Disney recently announced plans to enter the metaverse. Nike, too. Expect many other companies to do the same. As these companies enter the unknown, everyday people may follow suit.
The academic Yuval Levin recently argued that social media has “turned large swaths of our personal lives into platforms for pseudo-celebrity performance, where we display ourselves and observe others without really connecting. And they have elevated expression over action in ways that have mangled our civic and political cultures.”
Will the metaverse accelerate these problems? If you think social media is bad now, imagine the philosophical, psychological, and even existential issues the metaverse presents.
Consider the existential questions The Matrix posed. Similar to Plato, who insisted that we have an obligation to live an authentic life and embrace reality, Neo makes it his mission to open humanity’s eyes and question our existence. Meanwhile, Cypher abhors the very nature of reality. He quite literally believes that ignorance is bliss, choosing to shove reality aside for the potential of simulated fame and fortune. When the metaverse arrives, which path will you choose?
The Dangers of The Metaverse
We’re (probably) not going to find ourselves caught in The Matrix’s bloody battle between rebels and robots, but the whole system could still come tumbling down. To function properly, the Metaverse will rely on a highly effective power grid. America’s electric grid is vulnerable to attack. What happens if millions of Americans are living their lives in the Metaverse and the power goes out?
What about threats to encryption, the core component of data privacy and security? What happens if that million-dollar piece of metaverse real estate gets stolen? The Metaverse will provide us with new opportunities for personal and financial growth, but also significant risks. Just like cryptocurrencies offer a chance at tremendous wealth or financial ruin, the Metaverse will be crypto on steroids.
“Will Mark Zuckerberg become the Master of the Metaverse?”
Who will govern this new world? What laws (if any) will apply? Mark Graham, a professor of internet geography at Oxford, tells Inverse that it’s up to us to decide those crucial questions right now.
“The metaverse is ultimately a new platform for social interactions,” he says. “If we want our future social interactions to be conducted in ways that are maximally socially beneficial rather than maximally profitable, we need to ensure that there is a meaningful degree of democratic governance on the platform.”
Legal experts warn that we’re entering the equivalent of the Wild West, with today’s laws, even those applicable to social media, carrying little weight in the Metaverse. After all, how can lawyers with no knowledge of the Metaverse defend clients? And how can judges with no knowledge of the metaspace make legally-sound decisions? Laws for the Metaverse must first be drafted before they can be taught and applied.
As huge companies race to further colonize the collective consciousness, we’re left with many questions and few answers. Will Mark Zuckerberg become the Master of the Metaverse? He should be the least of our worries. The Metaverse is coming with or without him, and the world is ill-prepared for what awaits.

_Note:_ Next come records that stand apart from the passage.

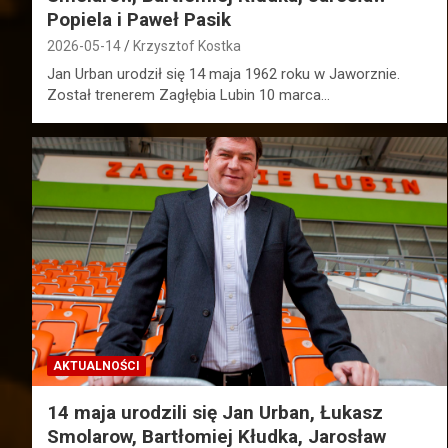
Popiela i Paweł Pasik
2026-05-14
Krzysztof Kostka
Jan Urban urodził się 14 maja 1962 roku w Jaworznie.
Został trenerem Zagłębia Lubin 10 marca…
AKTUALNOŚCI
14 maja urodzili się Jan Urban, Łukasz
Smolarow, Bartłomiej Kłudka, Jarosław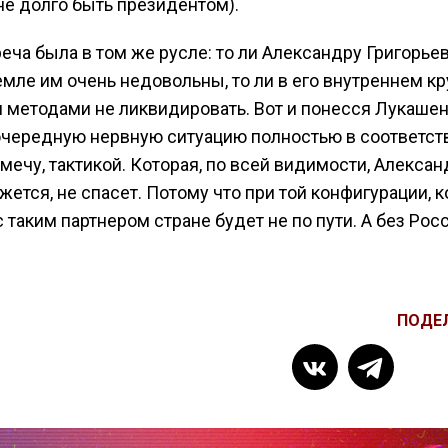
не долго быть президентом).
реча была в том же русле: то ли Александру Григорье
мле им очень недовольны, то ли в его внутреннем кр
 методами не ликвидировать. Вот и понесся Лукашен
очередную нервную ситуацию полностью в соответст
мечу, тактикой. Которая, по всей видимости, Алексан
жется, не спасет. Потому что при той конфигурации, 
 таким партнером стране будет не по пути. А без Рос
ПОДЕ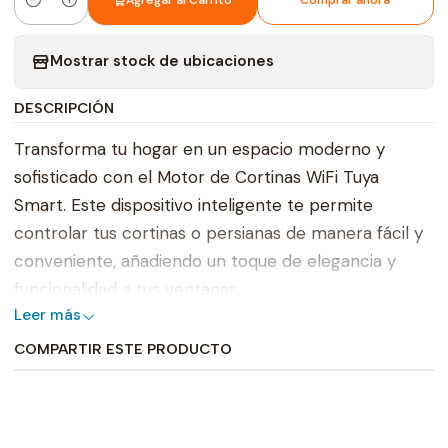
Agregar al Carrito
Comprar ahora
Cantidad
Mostrar stock de ubicaciones
DESCRIPCIÓN
Transforma tu hogar en un espacio moderno y
sofisticado con el Motor de Cortinas WiFi Tuya
Smart. Este dispositivo inteligente te permite
controlar tus cortinas o persianas de manera fácil y
conveniente, añadiendo un toque de elegancia y
funcionalidad a tus ventanas.
Leer más
El Motor de Cortinas WiFi Tuya Smart se instala de
COMPARTIR ESTE PRODUCTO
forma rápida y sencilla, sin necesidad de realizar
complicadas modificaciones en tu sistema de
cortinas existente. Conectado a la aplicación para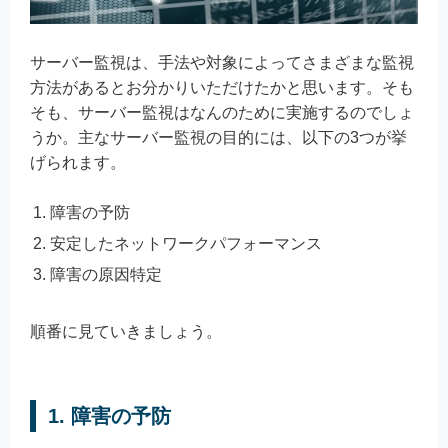
サーバー監視は、手法や対象によってさまざまな監視
方法があるとお分かりいただけたかと思います。そも
そも、サーバー監視はなんのために実施するのでしょ
うか。主なサーバー監視の目的には、以下の3つが挙
げられます。
障害の予防
安定したネットワークパフォーマンス
障害の原因特定
順番に見ていきましょう。
1. 障害の予防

When it arrives, it will be more than just fun and games. People will work, date, and shop there. Many will, in essence, live there. And if The Matrix is becoming a reality, you’ll have to decide which pill you want to take. Cypher never did get that blissful paradise he so desperately craved. But we might.
Then again, there’s the finest of lines between utopian dreams and dangerous delusions.
The Matrix Resurrections premieres December 22 on HBO Max and in theaters.